For the entries that follow, retype exactly the lines from the one containing "Hal Leonard" to the one containing "このサイトの使い方・考え方", inclusive, and only those. Images stay out of the copy.
=== Supplied records ===
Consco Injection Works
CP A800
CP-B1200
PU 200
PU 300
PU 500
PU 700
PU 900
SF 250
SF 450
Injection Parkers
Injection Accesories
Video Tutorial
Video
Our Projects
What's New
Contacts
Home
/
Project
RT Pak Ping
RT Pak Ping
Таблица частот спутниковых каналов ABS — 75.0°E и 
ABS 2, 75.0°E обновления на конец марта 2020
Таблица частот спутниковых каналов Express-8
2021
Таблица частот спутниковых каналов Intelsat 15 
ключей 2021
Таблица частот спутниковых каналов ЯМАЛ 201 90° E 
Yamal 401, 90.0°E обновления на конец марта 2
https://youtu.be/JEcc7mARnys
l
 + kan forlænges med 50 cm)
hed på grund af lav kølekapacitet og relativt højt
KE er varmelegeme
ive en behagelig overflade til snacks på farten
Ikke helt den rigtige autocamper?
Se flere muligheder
===
=== Supplied records ===
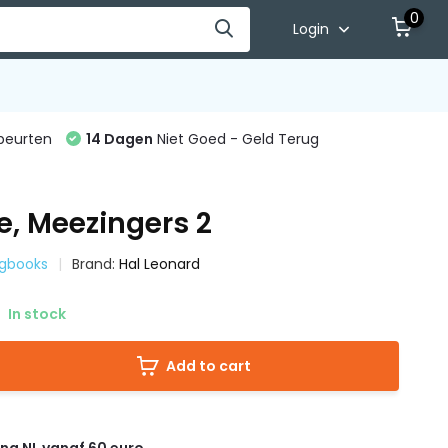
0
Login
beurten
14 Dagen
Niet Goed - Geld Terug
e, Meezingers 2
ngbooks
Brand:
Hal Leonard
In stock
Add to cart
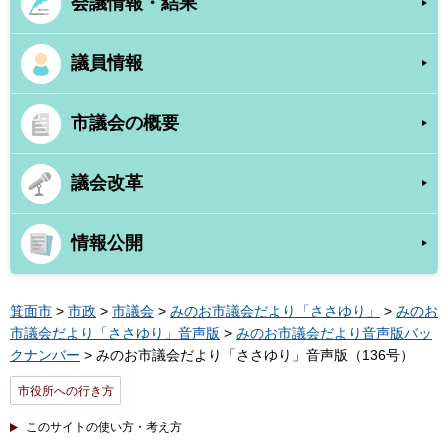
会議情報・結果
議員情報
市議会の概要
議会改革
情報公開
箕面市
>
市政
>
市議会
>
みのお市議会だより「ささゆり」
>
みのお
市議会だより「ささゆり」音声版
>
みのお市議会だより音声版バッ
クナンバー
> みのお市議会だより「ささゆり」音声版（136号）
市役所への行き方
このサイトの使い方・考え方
===
=== Supplied records ===
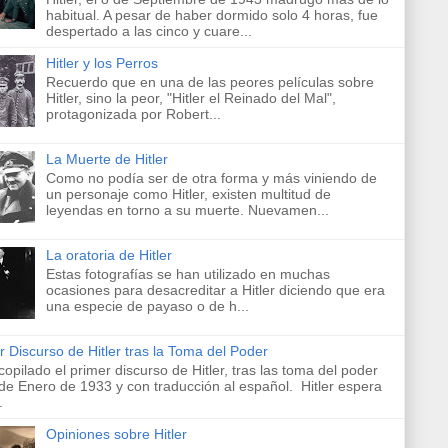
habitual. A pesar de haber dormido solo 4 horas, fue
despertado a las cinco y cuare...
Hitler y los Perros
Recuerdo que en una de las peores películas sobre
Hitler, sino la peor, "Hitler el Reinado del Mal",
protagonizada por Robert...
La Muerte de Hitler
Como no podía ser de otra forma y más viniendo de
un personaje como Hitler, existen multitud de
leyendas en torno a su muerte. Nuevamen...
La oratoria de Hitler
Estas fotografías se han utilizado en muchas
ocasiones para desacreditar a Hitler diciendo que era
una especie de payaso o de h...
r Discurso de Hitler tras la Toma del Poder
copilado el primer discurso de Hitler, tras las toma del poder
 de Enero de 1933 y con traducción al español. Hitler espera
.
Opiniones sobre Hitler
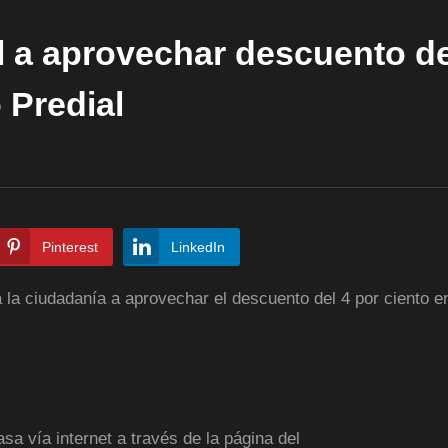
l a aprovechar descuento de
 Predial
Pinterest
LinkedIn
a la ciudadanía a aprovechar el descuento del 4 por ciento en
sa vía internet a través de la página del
===
▶ [Result below]:
Hal Leonard
In stock
Add to cart
会議情報・結果
議員情報
市議会の概要
議会改革
情報公開
箕面市
>
市政
>
市議会
>
みのお市議会だより「ささゆり」
>
みのお
市議会だより「ささゆり」音声版
>
みのお市議会だより音声版バッ
クナンバー
> みのお市議会だより「ささゆり」音声版（136号）
市役所への行き方
このサイトの使い方・考え方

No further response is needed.